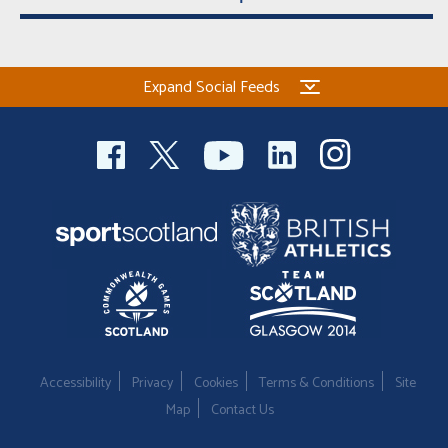
Expand Social Feeds
Accessibility
Privacy
Cookies
Terms & Conditions
Site
Map
Contact Us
※ ※ ※
Reproduce the listing exactly, but keep its images out of the copy.

Expand Social Feeds
Accessibility
Privacy
Cookies
Terms & Conditions
Site
Map
Contact Us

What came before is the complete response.